Tajikistan baru saja mengesahkan undang-undang larangan penggunaan hijab. Parlemen negara berpenduduk mayoritas Muslim itu mengadopsi rancangan undang-undang (RUU) tentang ‘tradisi dan perayaan’.
UU itu melarang penggunaan, mengimpor, menjual, dan memasarkan ‘pakaian asing bagi budaya Tajik’. Mayoritas pejabat dan publik menggambarkan larangan itu ditujukan terhadap pakaian khas Muslim. UU itu juga mencakup sanksi administratif dan denda bagi para pelanggarnya.
Salah satu alasan pemerintah melarang penggunaan hijab dan atribut keagamaan lainnya adalah ‘demi melindungi nilai-nilai budaya nasional’ dan ‘mencegah takhayul serta ekstremisme’.

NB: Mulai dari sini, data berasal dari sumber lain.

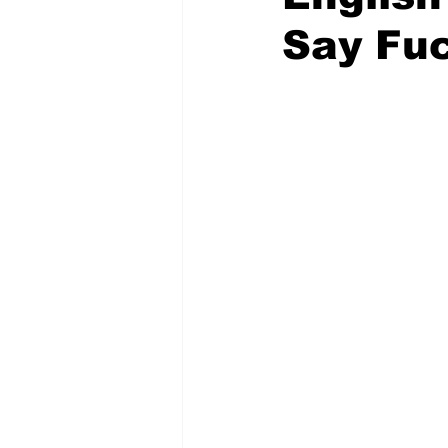
Say Fu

Dalam beberapa tahun terakhir, Tajikistan memang terus memperketat larangan memakai pakaian dan atribut keagamaan, terutama pakaian Muslim, di sekolah-sekolah dan tempat kerja.
Dengan UU ini, Tajikistan dilaporkan akan memperluas larangan penggunaan hijab hingga di tempat publik. Dalam aturan baru ini, warga juga dianjurkan untuk semakin sering memakai pakaian nasional Tajikistan.

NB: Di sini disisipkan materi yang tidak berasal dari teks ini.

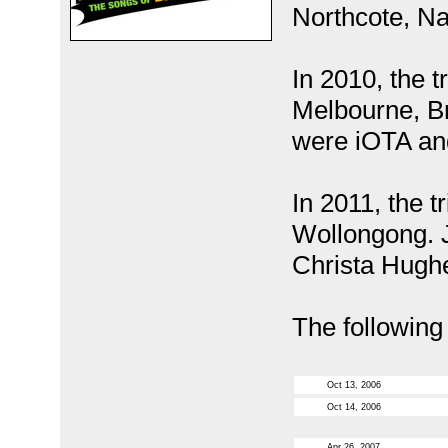
Northcote, Na
In 2010, the t
Melbourne, Br
were iOTA an
In 2011, the t
Wollongong. J
Christa Hugh
The following
Oct 13, 2006
Oct 14, 2006
Apr 26, 2007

Dikutip Euro News, Selasa (25/6/2024), mereka yang melanggar undang-undang ini akan didenda mulai dari 7.920 somoni atau sekitar Rp12,1 juta untuk warga biasa, sekitar 54 ribu somoni (Rp82,6 juta), dan 57.600 somoni (Rp88,1 juta) bagi para tokoh agama.

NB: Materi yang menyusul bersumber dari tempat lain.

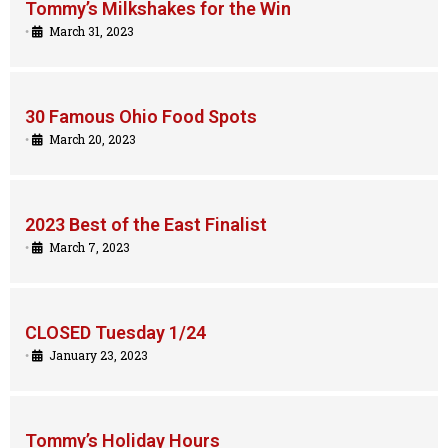
Tommy’s Milkshakes for the Win
•
March 31, 2023
30 Famous Ohio Food Spots
•
March 20, 2023
2023 Best of the East Finalist
•
March 7, 2023
CLOSED Tuesday 1/24
•
January 23, 2023
Tommy’s Holiday Hours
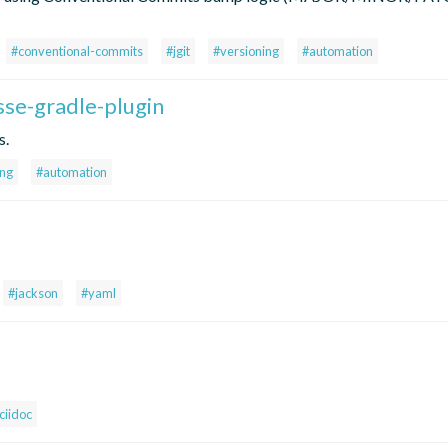
#conventional-commits
#jgit
#versioning
#automation
sse-gradle-plugin
s.
ing
#automation
#jackson
#yaml
ciidoc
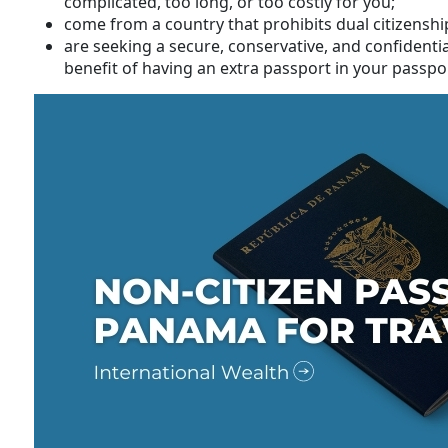
complicated, too long, or too costly for you;
come from a country that prohibits dual citizensh
are seeking a secure, conservative, and confidenti
benefit of having an extra passport in your passpor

Undang-Undang ini juga melarang tradisi umat Muslim Tajikistan ‘iydgardak’ yang berlangsung saat Hari Raya Idul Fitri. Iydgardak adalah tradisi ketika anak-anak mengunjungi rumah-rumah dan mendapatkan uang saku.
Pengesahan UU ini mengejutkan dunia internasional lantaran mayoritas penduduk Tajikistan adalah Muslim. Berdasarkan data sensus 2020, sekitar 96 persen dari total 10,3 juta penduduk Tajikistan merupakan umat Muslim.
Selama ini, pemerintahan Presiden Emomali Rahmon memang berupaya menerapkan paham sekuler dan mengesampingkan praktik keagamaan dalam politik dan sosial Tajikistan.